Вообще, ни одной личности не повредило увлечение другим человеком. «Любовь назидает». Да и что мешает личности превосходить в чем-то предмет ее любви? В искусстве великих художников часто можно найти влияния художников, отнюдь не считающихся столь великими; колоссальной может быть роль безвестного учителя. Стирают личность, заменяя ее имиджем, не личности, а группы.
Личность ответственна и за то, что на нее влияет. Как хорошего влияния она только и ждет, чтобы проявиться, так и дурного – только и ждет. Коль скоро вы признаете в человеке личность, вы не спишете ее успехов и грехов на влияния. «Влияния – все, за исключением нас самих» (Гете).
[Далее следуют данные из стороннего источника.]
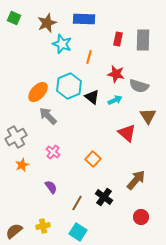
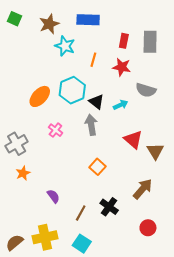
red star: (116, 74) -> (122, 67), moved
gray arrow: (48, 116) -> (91, 125), moved, turned 36
brown triangle: (148, 116) -> (155, 151), moved
pink cross: (53, 152) -> (55, 130), moved
yellow cross: (43, 226) -> (45, 237), size x1.6

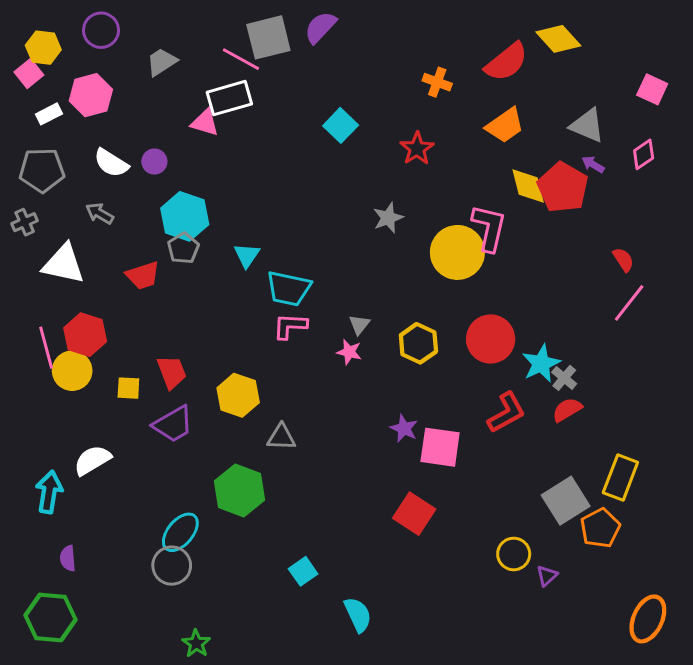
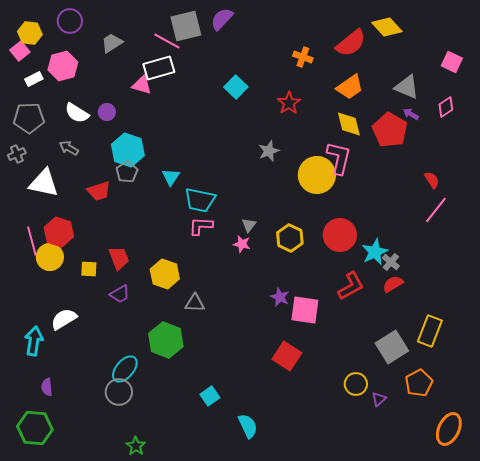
yellow diamond: (528, 186) -> (349, 124), moved
purple trapezoid: (173, 424) -> (120, 294), size x0.7
orange pentagon: (600, 528) -> (419, 383), moved

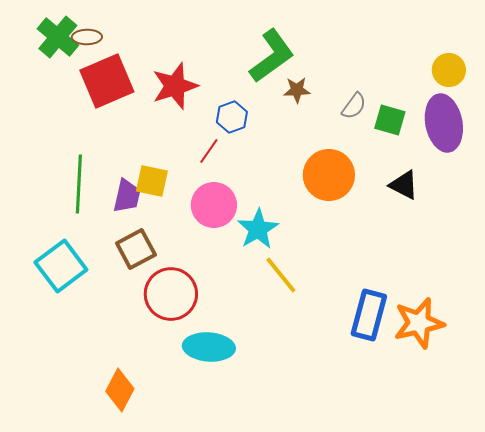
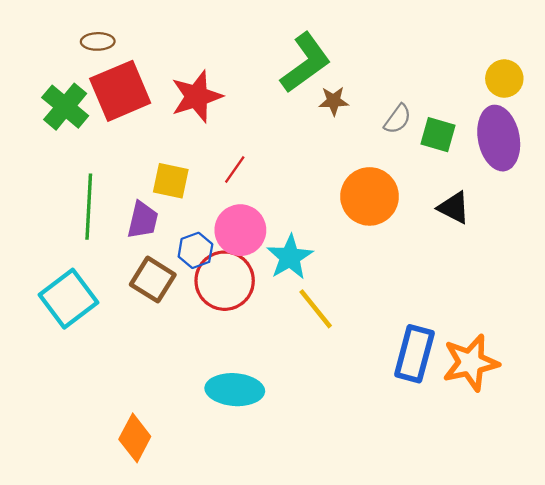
green cross: (58, 37) -> (65, 107), moved
blue hexagon: (232, 117) -> (195, 250), moved
yellow square: (152, 181) -> (171, 181), moved
brown square: (136, 249) -> (153, 280), turned -30
red circle: (171, 294) -> (225, 281), moved

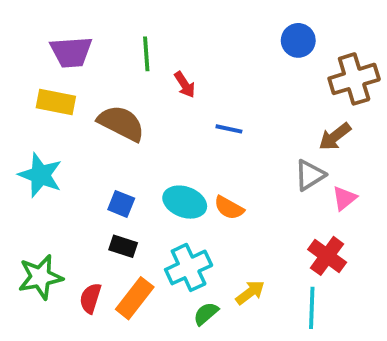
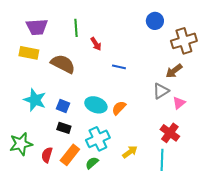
cyan star: (40, 175) -> (35, 100), moved
orange semicircle: (229, 208) -> (119, 108), turned 105
green semicircle: (206, 314) -> (92, 163), moved

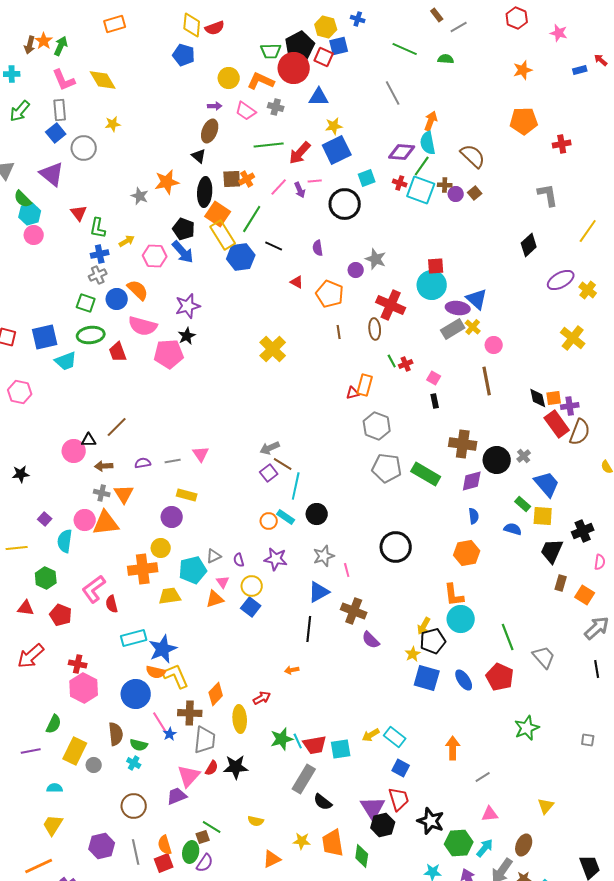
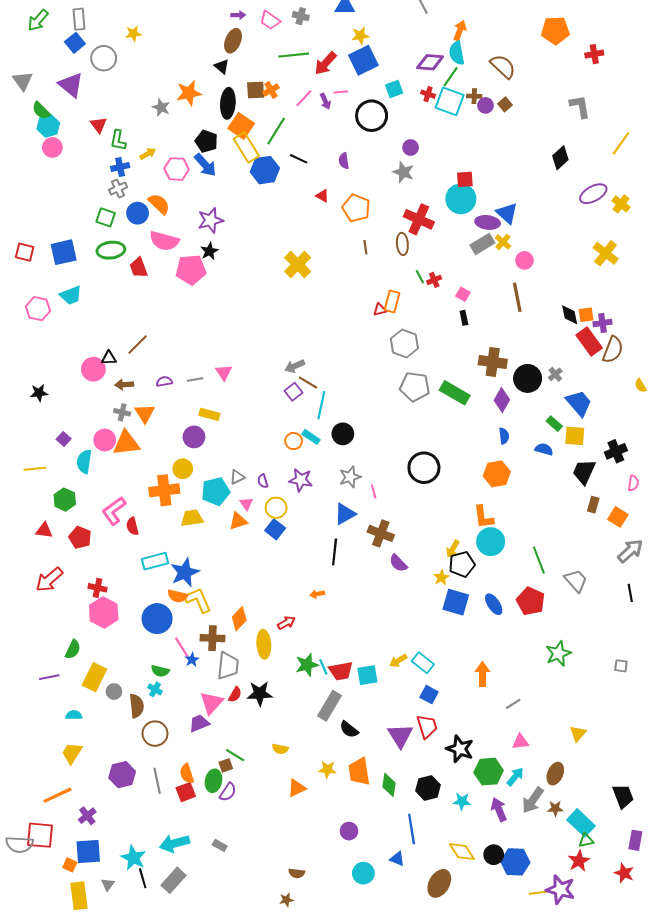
purple circle: (356, 270) -> (411, 147), moved
cyan trapezoid: (66, 361) -> (71, 295), moved
purple diamond: (472, 481) -> (502, 400), turned -45
brown semicircle: (116, 734) -> (137, 706), moved
black hexagon: (383, 825) -> (428, 788), moved

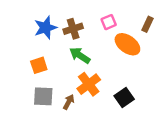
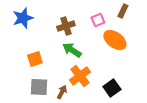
brown rectangle: (147, 24) -> (123, 11), moved
blue star: (45, 28) -> (23, 18), moved

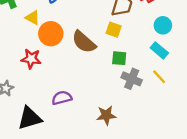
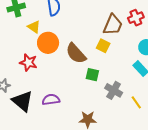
green square: (119, 58) -> (92, 75), moved
yellow line: (159, 77) -> (136, 102), moved
black triangle: (30, 118) -> (23, 101), moved, turned 50

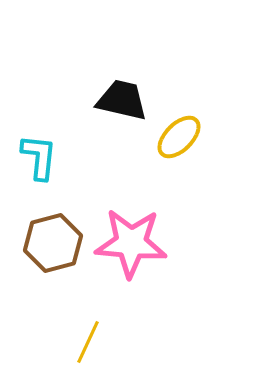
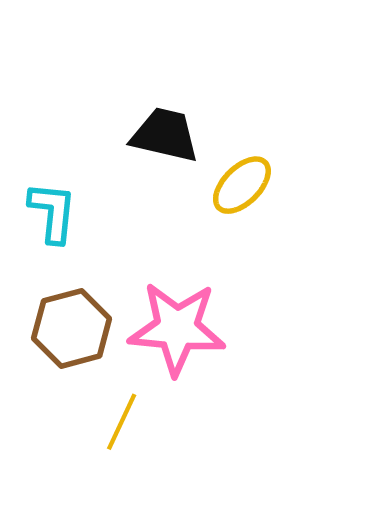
yellow line: (88, 342) -> (122, 422), moved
Любовь есть оценка достоинств (то есть того, насколько данный индивид соответствует общим представлениям о достойном), – оценка, соотнесенная с собственными достоинствами. Существуют мужчины и женщины заведомо «интересные», а также всегда может быть видно, особенно со стороны, кто кому «пара». «По одежке протягивай ножки». «Романы» состоят из выяснения того, кто кого «стоит», это своеобразная борьба самолюбий, в которой каждый старается доказать, что заинтересован в другом меньше. «Так значит, он хорош, а я не стоила», и т.д. – Впрочем, природа всему этому иногда и сопротивляется, живое чувство побеждает – это называется «любовь зла...».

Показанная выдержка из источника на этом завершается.